Shaping AI for the higher-ed world

To control for and attempt to mitigate some of these risks, universities have employed a variety of strategies, including creating responsible AI principles, establishing AI governance committees and expanding roles for existing staff in ethics and compliance, technology policy, privacy, procurement and legal counsel. The job scope for CIOs and CTOs must now include attention to the responsible implementation of AI tools and new concerns for risk management. Faculty also have a voice in the areas where AI affects research, teaching and learning. While some have embraced the new pedagogical opportunities of AI, others are more wary about the effect on student learning and on the identity of the institution of higher education overall.

Key among the concerns for administrators and faculty alike are how best to ensure fairness and reduce bias when using these tools. Online programs that profess to detect AI cheating are notoriously flawed, returning many false positives and likely overlooking false negatives. Some automated proctoring services that use facial recognition are not trained well for non-Caucasian faces. Accusations of cheating can erode trust in the classroom and in the academic enterprise more broadly. Third-party audits for AI tools can sometimes verify their accuracy, but this is an emerging field as well, with many new and questionably qualified entrants.

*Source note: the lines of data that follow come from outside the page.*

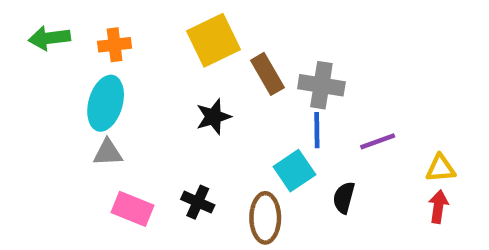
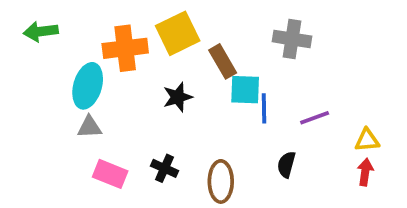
orange cross: (115, 45) -> (125, 48), moved, size x1.6
gray cross: (321, 85) -> (292, 39), moved
cyan square: (294, 171) -> (245, 90), moved, turned 36

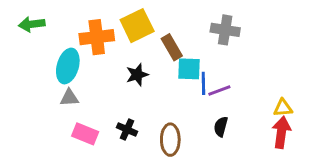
purple line: (315, 118) -> (219, 91), moved
red arrow: (365, 172) -> (281, 132), size x1.5

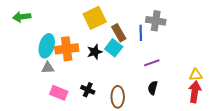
orange cross: (97, 37) -> (67, 49), moved
cyan square: (189, 69) -> (114, 48), moved, turned 36
blue line: (203, 83) -> (141, 33), moved

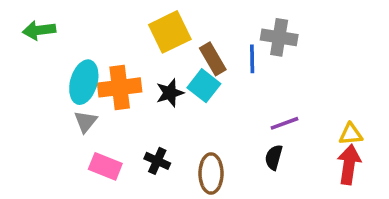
purple line: (152, 63) -> (284, 123), moved
gray triangle: (48, 68) -> (86, 122), turned -48

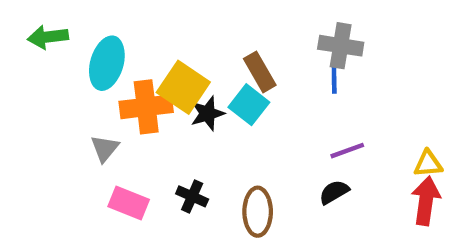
yellow square: (170, 32) -> (183, 87), moved, turned -30
blue line: (252, 59) -> (334, 76), moved
cyan ellipse: (84, 82) -> (107, 63), moved
black semicircle: (274, 157) -> (334, 192), turned 45

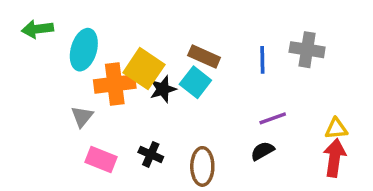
gray cross: (341, 46) -> (307, 50), moved
brown rectangle: (260, 72) -> (204, 57), turned -36

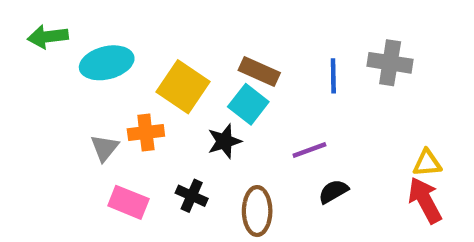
cyan ellipse: (84, 50) -> (107, 63), turned 60
orange cross: (115, 84) -> (146, 133), moved, size x0.7
black star: (163, 89) -> (224, 141), moved
purple line: (273, 118) -> (309, 150), moved
red arrow: (335, 158) -> (425, 200), turned -36

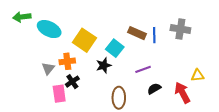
cyan ellipse: (107, 63) -> (49, 29), turned 40
brown rectangle: (259, 72) -> (137, 33), moved
black cross: (192, 196) -> (72, 82), moved, turned 32
red arrow: (425, 200) -> (182, 93), moved
pink rectangle: (128, 202) -> (59, 94), turned 60

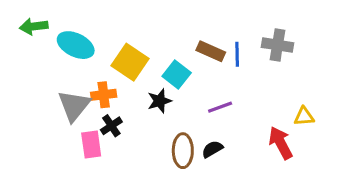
gray triangle: (48, 68) -> (74, 106), size x1.6
black semicircle: (154, 89) -> (212, 149), moved

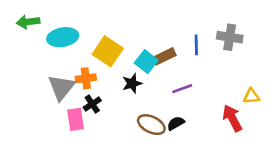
cyan ellipse: (76, 45) -> (63, 37), turned -36
brown rectangle: (211, 51) -> (164, 56), moved, turned -50
brown ellipse: (183, 151) -> (151, 125), turned -64

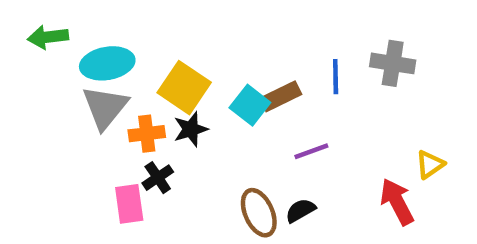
black star: (132, 83) -> (191, 129), moved
gray triangle: (61, 87) -> (105, 107), moved
yellow triangle: (252, 96) -> (430, 164), turned -30
brown ellipse: (151, 125) -> (259, 213), turned 40

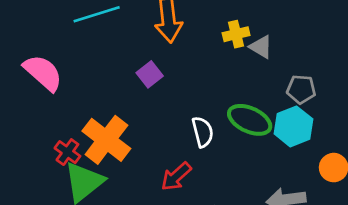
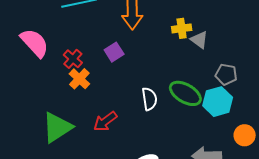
orange cross: (106, 140) -> (79, 79), moved, size x0.6
red cross: (67, 152) -> (73, 59), moved
red arrow: (176, 176) -> (105, 121), moved

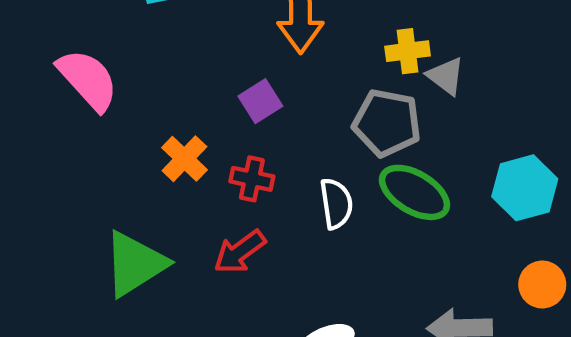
red cross: (73, 59) -> (252, 179), moved, turned -30
gray pentagon: (226, 74) -> (387, 123), moved, size x1.4
cyan hexagon: (218, 102) -> (525, 188), moved

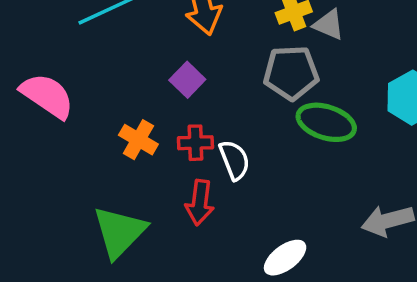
white semicircle: (336, 204) -> (234, 160), moved
red arrow: (240, 252) -> (200, 202), turned -33

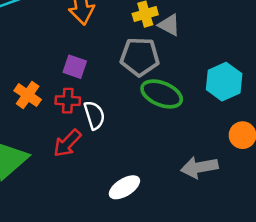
purple square: (187, 80) -> (75, 67), moved, turned -30
red arrow: (200, 202) -> (67, 143), turned 32

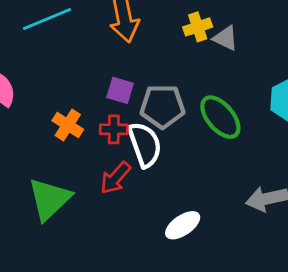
gray pentagon: (140, 57) -> (162, 106), moved
green ellipse: (162, 94) -> (220, 117), turned 30
white semicircle: (94, 115) -> (145, 145), size x1.4

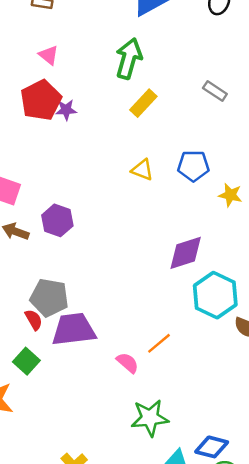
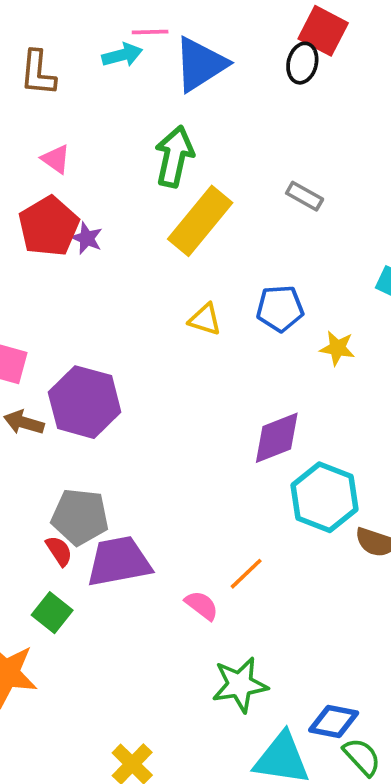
yellow rectangle: (143, 103) -> (200, 221), size x1.6
purple star: (66, 110) -> (87, 238), turned 30
purple hexagon: (57, 220) -> (85, 402), size x1.5

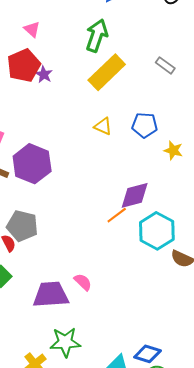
purple trapezoid: (119, 561) -> (51, 295), moved
orange line: (246, 574) -> (117, 215), moved
green star: (240, 685) -> (65, 342), moved

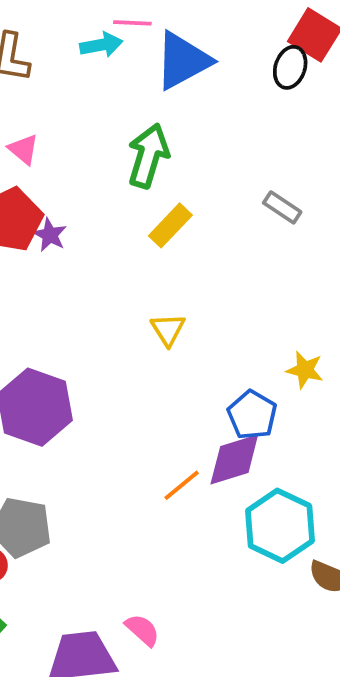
yellow rectangle: (107, 72) -> (170, 225), size x0.6
blue pentagon: (145, 125) -> (252, 415), moved, turned 30
yellow triangle: (103, 126) -> (168, 329), turned 36
orange line: (117, 215) -> (182, 485), moved

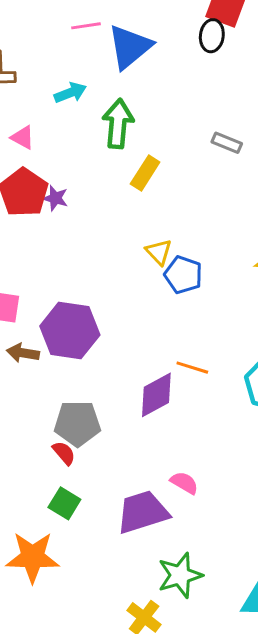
cyan arrow: (101, 45) -> (70, 93), moved
blue pentagon: (252, 415) -> (183, 275), moved
purple diamond: (234, 459) -> (156, 395), moved
orange line: (182, 485) -> (192, 368), turned 68

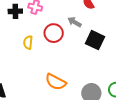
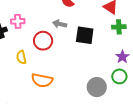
orange semicircle: (56, 82) -> (42, 80), moved

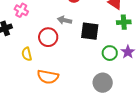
pink cross: (18, 21) -> (21, 10), moved, turned 32
green circle: (119, 76) -> (110, 53), moved

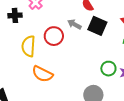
black square: (90, 31) -> (97, 26), moved
yellow semicircle: (27, 54) -> (29, 46), size x1.5

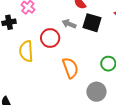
orange semicircle: (42, 74) -> (70, 68), moved, turned -130

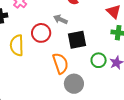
black square: (92, 23) -> (77, 40), moved, turned -30
gray circle: (96, 92) -> (74, 84), moved

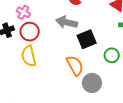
gray arrow: (60, 19) -> (67, 22), size x1.5
red circle: (41, 33) -> (30, 32), moved

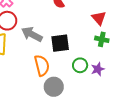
gray arrow: (67, 22) -> (32, 34), moved

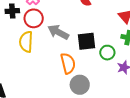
green circle: (80, 65) -> (107, 53), moved

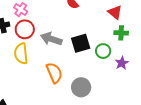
orange semicircle: (68, 63) -> (54, 73), moved

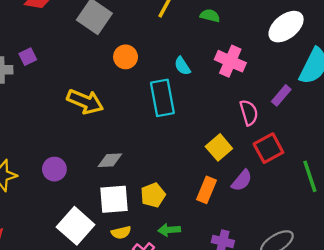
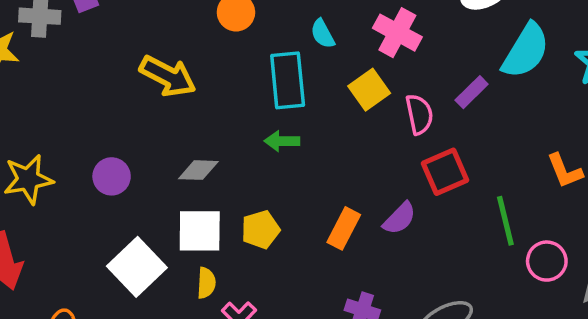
yellow square: (219, 147) -> (369, 90), moved
green arrow: (169, 230) -> (282, 141), moved
yellow semicircle: (121, 232) -> (206, 283), turned -78

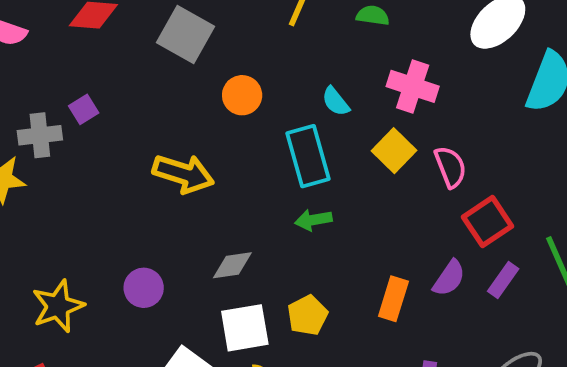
purple rectangle: (472, 92) -> (503, 280), moved

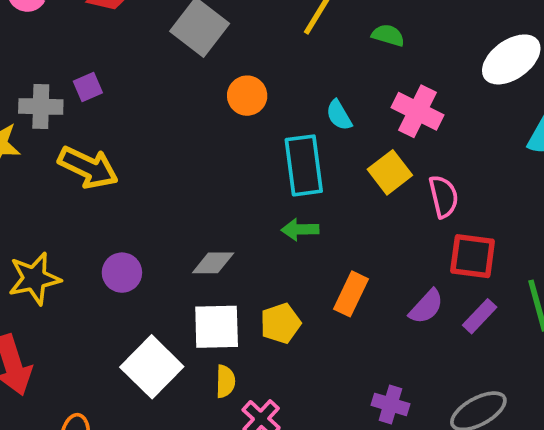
yellow arrow: (183, 174) -> (88, 167), moved
red square: (488, 222) -> (473, 256), turned 33
orange rectangle: (393, 299) -> (351, 294), moved

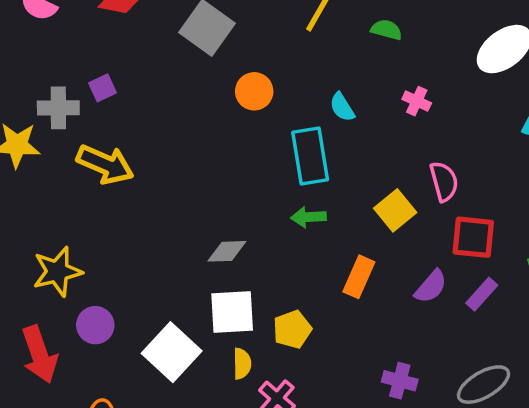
pink cross: (418, 111) -> (417, 101), size x0.6
yellow square: (390, 172) -> (395, 210), moved
purple circle: (122, 273) -> (95, 325), moved
yellow pentagon: (281, 323) -> (292, 329), moved

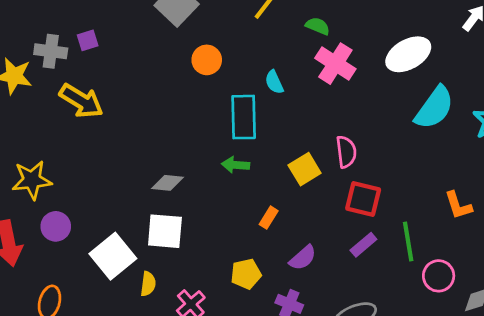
pink cross: (417, 101) -> (335, 64), moved, size x1.8
orange rectangle: (359, 277) -> (269, 218), size x0.7
purple semicircle: (431, 287) -> (303, 258), moved
yellow pentagon: (292, 329) -> (246, 274), moved
yellow semicircle: (242, 364) -> (148, 284), moved

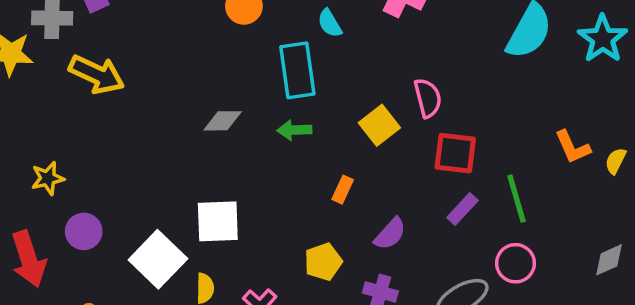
yellow star: (32, 180) -> (48, 178), size x0.7
gray diamond: (167, 183) -> (223, 121), moved
pink circle: (439, 276) -> (516, 263), moved

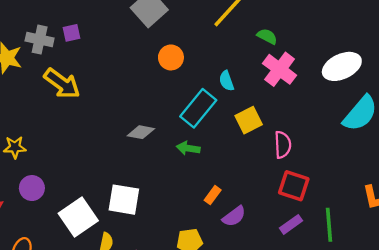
cyan rectangle: (297, 70) -> (198, 108), turned 36
yellow square: (379, 125) -> (249, 120), moved
purple semicircle: (390, 234) -> (234, 216), moved

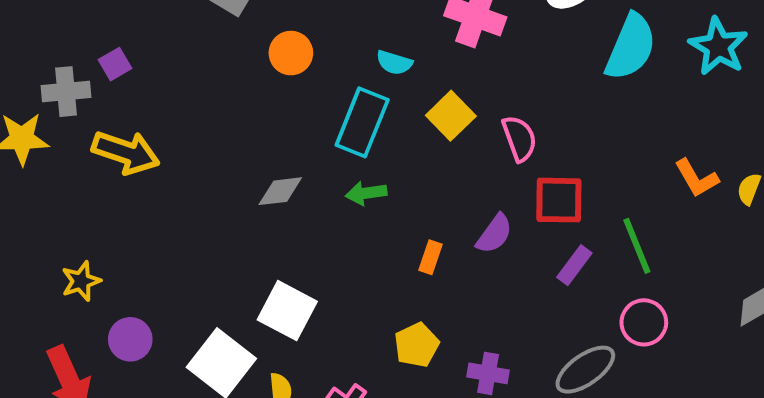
cyan semicircle: (227, 81) -> (394, 63), turned -36
white square: (124, 200) -> (287, 311), turned 36
purple semicircle: (234, 216) -> (494, 234), moved

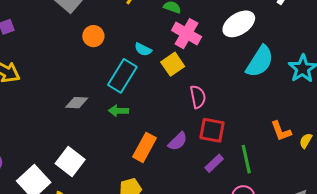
yellow square: (451, 116) -> (173, 64), moved
orange rectangle: (430, 257) -> (145, 147), size x1.8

Balancing transparency and privacy

As nonprofit organizations, many funded by public tax dollars, universities have a responsibility to make their decisions transparent and explainable — characteristics that many AI programs lack. Universities can build trust with their constituencies, whether students, faculty or staff, by establishing criteria for vendors providing products or services that require the highest level of explainability and reduce reliance on “black box” systems.

At the same time, universities must uphold the highest levels of privacy protection for the vast and varied data sets they maintain. Student data is protected by law under the Family Educational Rights and Privacy Act (FERPA); other kinds of personally identifiable information (PII) are protected under the General Data Protection Regulation (GDPR), implemented in Europe and other state-level privacy protection laws that would apply to university records and research.

Universities are ripe targets for cybersecurity attacks because of their troves of data. CIOs and CTOs must establish appropriate data governance policies to protect these important digital assets that have been made more vulnerable by a proliferation of AI-driven phishing attempts and other incursions.

Educating higher-ed audiences on AI

Of course, the primary mission of institutions of higher education is to educate. Many universities are establishing fundamental courses to improve AI literacy, not only among the students but also in their current workforce. Higher ed leaders outside the IT organization should have an understanding of how AI could help improve the efficiency and effectiveness of their work, in everything from writing letters of recommendation or marketing copy to creating data visualizations for their research findings.

Concerns about AI replacing human jobs are not entirely unfounded; still, those employees who know how to harness the power of AI will become more productive and competitive in the marketplace for talent.

Many organizations are considering their approaches and priorities with regard to enterprise-wide AI implementation. Universities and their IT and academic leaders have an opportunity to lead the way by foregrounding questions of safety, ethics, fairness and equitable access. Together with corporate, government and nonprofit partners, higher ed institutions can foster a thriving and creative environment for AI and humans to flourish together.